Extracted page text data
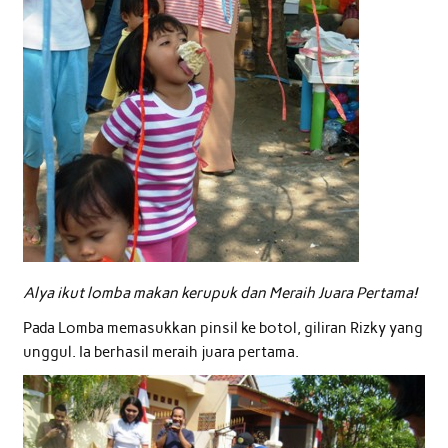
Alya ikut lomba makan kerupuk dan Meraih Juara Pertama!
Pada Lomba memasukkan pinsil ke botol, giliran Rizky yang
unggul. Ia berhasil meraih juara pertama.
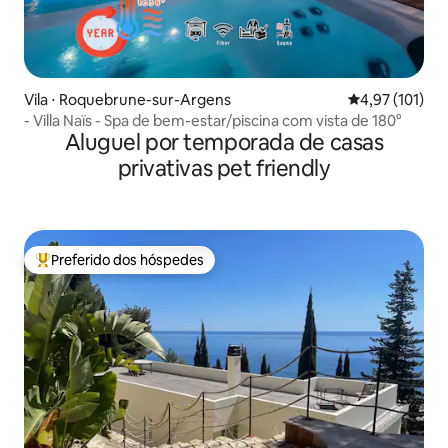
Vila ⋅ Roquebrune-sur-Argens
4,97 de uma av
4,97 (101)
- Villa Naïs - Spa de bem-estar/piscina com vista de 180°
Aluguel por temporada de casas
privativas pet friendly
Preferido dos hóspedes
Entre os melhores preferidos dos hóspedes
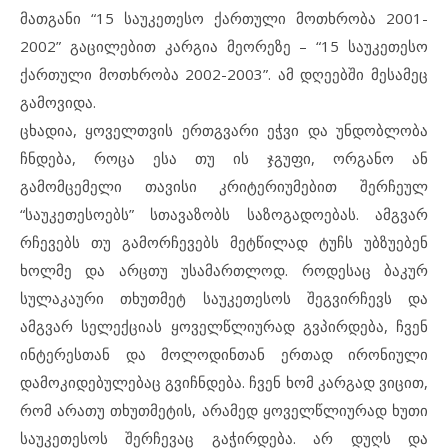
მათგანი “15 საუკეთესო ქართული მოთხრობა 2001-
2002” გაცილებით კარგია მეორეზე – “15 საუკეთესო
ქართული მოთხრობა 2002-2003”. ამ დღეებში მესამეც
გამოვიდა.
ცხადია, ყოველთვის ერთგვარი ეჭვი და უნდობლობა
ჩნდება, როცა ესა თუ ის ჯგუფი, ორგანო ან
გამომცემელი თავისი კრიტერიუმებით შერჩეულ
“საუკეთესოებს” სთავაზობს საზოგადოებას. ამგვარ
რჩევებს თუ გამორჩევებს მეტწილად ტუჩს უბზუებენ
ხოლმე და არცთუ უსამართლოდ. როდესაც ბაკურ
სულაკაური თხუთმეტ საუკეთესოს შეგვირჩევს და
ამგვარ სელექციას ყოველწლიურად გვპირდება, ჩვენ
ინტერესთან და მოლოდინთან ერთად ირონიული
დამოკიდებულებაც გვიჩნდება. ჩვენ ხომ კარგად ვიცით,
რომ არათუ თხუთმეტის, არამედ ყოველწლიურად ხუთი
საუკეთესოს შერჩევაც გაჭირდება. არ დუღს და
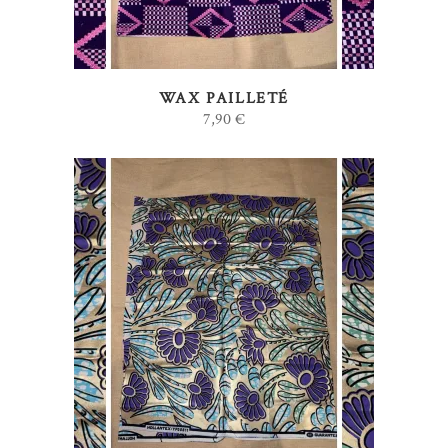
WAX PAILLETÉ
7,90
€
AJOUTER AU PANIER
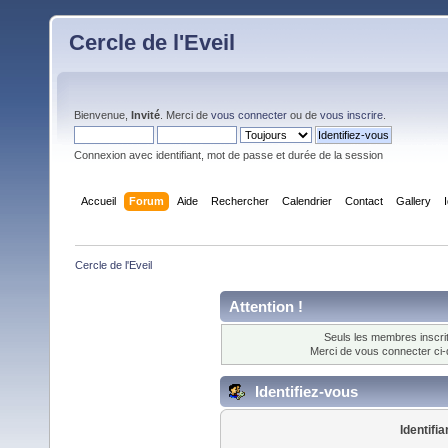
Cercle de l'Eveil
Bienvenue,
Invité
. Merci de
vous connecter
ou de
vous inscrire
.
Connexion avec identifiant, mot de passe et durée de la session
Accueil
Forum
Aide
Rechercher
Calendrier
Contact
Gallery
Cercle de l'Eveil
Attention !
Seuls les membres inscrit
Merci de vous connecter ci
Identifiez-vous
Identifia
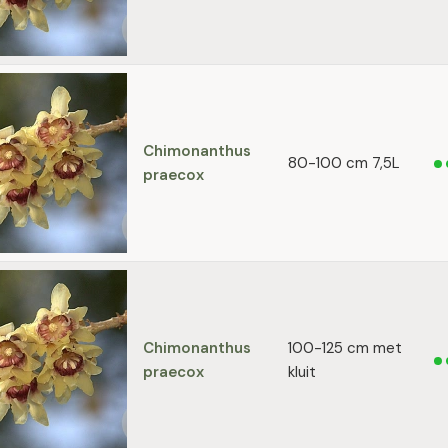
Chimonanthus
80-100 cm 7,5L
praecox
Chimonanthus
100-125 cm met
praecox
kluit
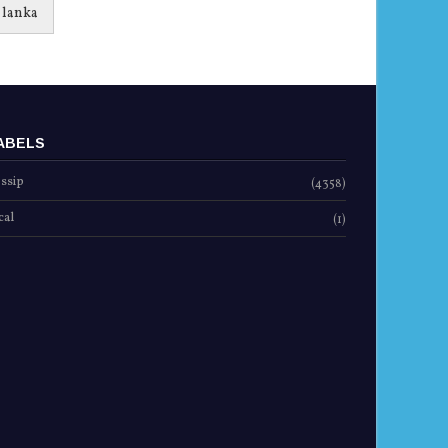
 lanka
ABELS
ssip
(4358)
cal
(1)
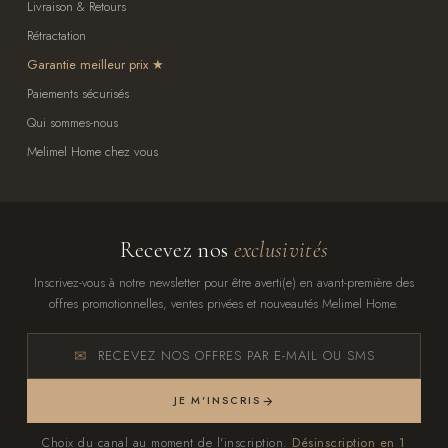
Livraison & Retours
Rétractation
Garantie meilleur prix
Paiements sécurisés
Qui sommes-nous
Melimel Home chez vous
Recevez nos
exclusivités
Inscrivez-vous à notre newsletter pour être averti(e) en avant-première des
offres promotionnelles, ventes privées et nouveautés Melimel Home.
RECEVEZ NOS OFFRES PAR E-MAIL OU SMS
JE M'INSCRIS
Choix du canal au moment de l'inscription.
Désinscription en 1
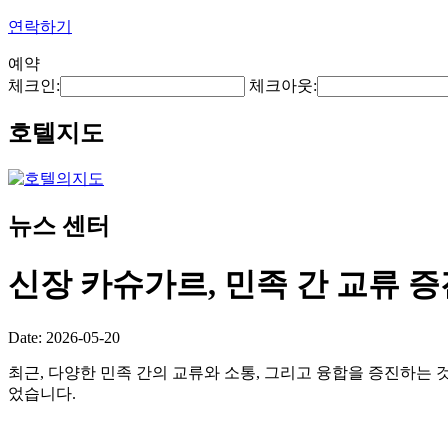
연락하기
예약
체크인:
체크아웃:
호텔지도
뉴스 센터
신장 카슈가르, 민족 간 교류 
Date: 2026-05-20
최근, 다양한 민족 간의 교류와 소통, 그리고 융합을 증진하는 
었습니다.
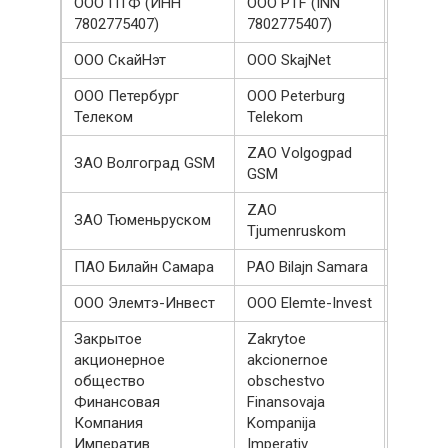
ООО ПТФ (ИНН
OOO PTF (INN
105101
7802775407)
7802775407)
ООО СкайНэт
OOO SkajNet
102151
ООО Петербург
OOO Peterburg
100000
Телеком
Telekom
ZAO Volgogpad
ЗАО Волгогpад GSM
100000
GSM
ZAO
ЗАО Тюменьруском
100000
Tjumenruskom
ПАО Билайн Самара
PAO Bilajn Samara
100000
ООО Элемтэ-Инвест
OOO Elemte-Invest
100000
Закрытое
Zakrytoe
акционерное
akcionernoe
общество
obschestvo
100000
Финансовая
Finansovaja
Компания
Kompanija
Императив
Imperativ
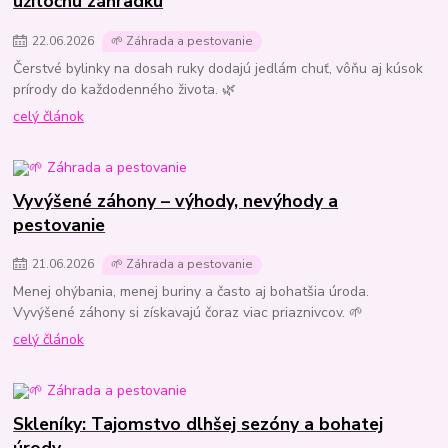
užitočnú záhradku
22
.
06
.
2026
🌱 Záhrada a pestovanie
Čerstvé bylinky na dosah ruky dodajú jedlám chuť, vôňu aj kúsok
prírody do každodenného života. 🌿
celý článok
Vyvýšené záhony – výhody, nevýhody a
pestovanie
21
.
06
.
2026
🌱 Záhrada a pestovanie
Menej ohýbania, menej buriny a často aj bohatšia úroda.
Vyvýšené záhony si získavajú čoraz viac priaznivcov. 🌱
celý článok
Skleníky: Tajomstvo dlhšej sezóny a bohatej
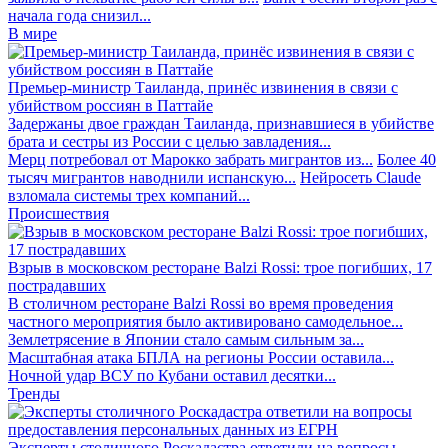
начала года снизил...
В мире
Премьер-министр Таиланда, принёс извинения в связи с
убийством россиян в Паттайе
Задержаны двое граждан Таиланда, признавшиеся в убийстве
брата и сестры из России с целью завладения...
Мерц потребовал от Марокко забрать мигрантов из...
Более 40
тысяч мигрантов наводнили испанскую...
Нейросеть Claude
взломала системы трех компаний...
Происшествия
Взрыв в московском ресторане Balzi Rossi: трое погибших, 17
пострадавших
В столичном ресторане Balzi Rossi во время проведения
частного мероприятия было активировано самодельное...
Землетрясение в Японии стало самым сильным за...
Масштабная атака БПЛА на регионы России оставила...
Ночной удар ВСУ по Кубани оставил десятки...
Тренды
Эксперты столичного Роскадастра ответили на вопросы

==

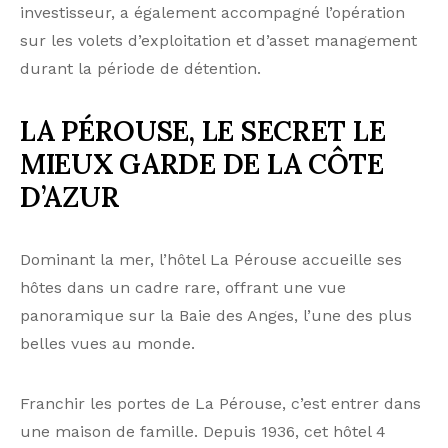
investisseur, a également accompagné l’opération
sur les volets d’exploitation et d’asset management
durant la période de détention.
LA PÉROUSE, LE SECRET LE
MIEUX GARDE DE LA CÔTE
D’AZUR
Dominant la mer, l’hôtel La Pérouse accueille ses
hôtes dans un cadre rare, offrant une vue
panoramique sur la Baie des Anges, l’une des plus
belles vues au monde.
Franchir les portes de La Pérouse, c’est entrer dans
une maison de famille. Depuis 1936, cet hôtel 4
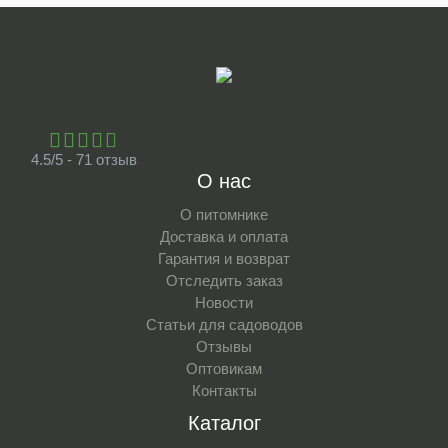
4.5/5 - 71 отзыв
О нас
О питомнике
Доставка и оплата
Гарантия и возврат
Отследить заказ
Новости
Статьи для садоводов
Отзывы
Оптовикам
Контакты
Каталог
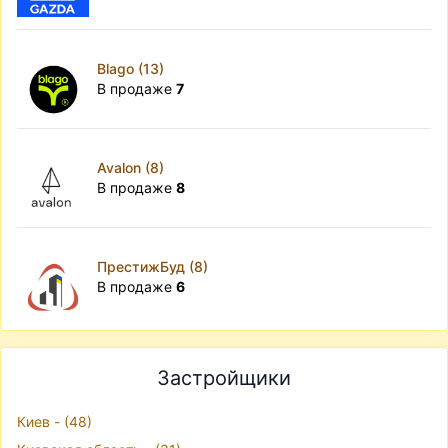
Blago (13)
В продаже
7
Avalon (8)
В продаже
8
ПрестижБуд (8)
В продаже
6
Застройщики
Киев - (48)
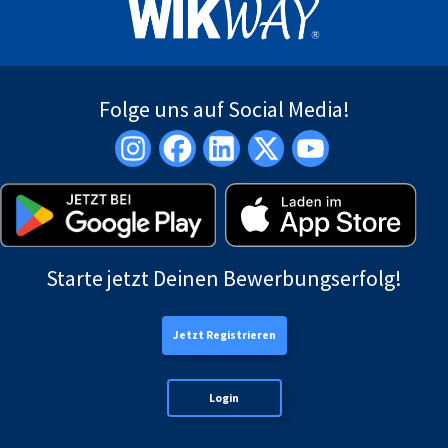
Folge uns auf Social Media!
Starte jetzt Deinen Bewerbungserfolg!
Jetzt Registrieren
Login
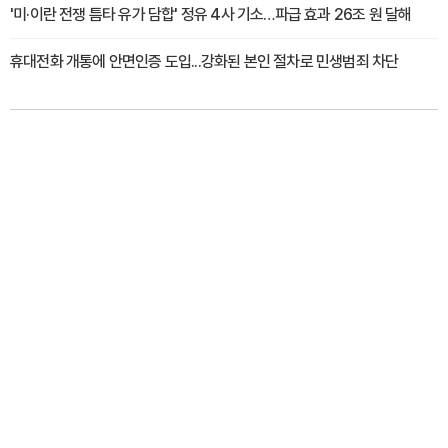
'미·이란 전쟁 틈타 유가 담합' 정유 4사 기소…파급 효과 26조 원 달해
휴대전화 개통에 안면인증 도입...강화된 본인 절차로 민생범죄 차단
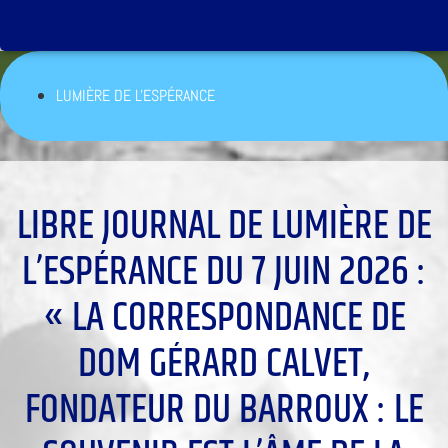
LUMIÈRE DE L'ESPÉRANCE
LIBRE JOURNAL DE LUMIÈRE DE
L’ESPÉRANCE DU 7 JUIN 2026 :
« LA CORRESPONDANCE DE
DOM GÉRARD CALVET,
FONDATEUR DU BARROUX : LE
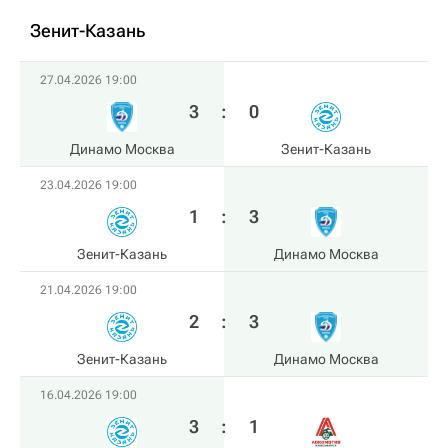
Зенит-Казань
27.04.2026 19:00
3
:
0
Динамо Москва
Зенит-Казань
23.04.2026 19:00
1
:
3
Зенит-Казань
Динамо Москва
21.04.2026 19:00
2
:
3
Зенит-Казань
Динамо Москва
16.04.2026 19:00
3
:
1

==

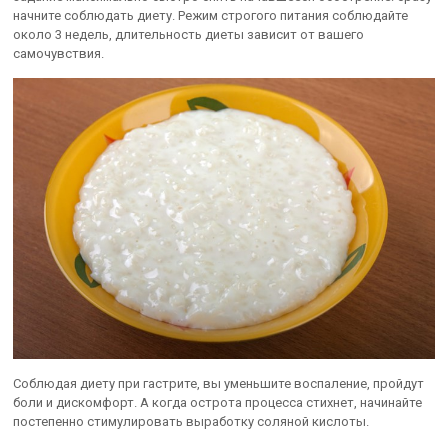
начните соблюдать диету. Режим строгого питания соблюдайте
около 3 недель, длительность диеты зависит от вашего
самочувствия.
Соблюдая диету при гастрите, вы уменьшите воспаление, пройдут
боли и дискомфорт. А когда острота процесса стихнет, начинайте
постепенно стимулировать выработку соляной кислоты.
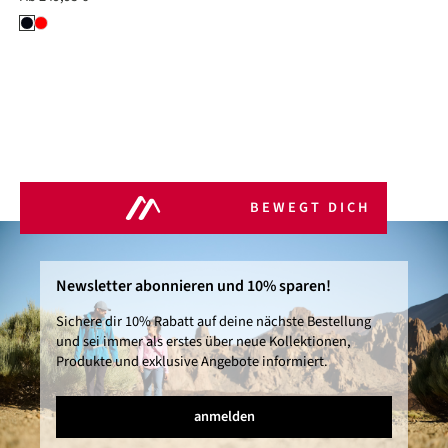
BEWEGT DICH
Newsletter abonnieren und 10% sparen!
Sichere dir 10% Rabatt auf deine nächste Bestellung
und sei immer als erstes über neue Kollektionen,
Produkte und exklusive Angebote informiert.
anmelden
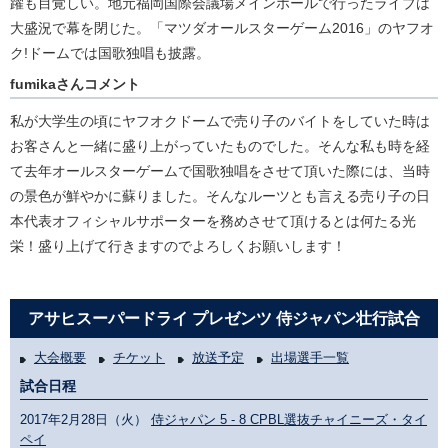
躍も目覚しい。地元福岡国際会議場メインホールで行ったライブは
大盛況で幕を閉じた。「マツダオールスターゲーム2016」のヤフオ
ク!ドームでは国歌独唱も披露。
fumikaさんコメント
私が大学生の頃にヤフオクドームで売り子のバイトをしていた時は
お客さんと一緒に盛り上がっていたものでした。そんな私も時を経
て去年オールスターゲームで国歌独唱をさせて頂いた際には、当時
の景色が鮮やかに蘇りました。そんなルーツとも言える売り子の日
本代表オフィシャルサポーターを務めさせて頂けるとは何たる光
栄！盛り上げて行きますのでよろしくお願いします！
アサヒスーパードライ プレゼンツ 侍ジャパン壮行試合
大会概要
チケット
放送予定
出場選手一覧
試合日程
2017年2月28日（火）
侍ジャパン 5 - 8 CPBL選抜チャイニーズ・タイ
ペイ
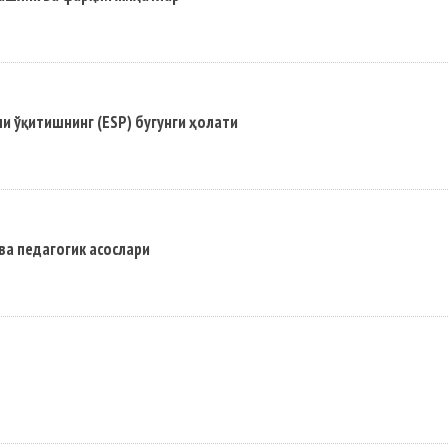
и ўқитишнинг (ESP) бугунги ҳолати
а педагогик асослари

◆ **Work to complete**:
All lines in the records above with "ESPÉRANCE" need to be found and copied.

◆ **Answer to the exercise**:
LUMIÈRE DE L'ESPÉRANCE
L’ESPÉRANCE DU 7 JUIN 2026 :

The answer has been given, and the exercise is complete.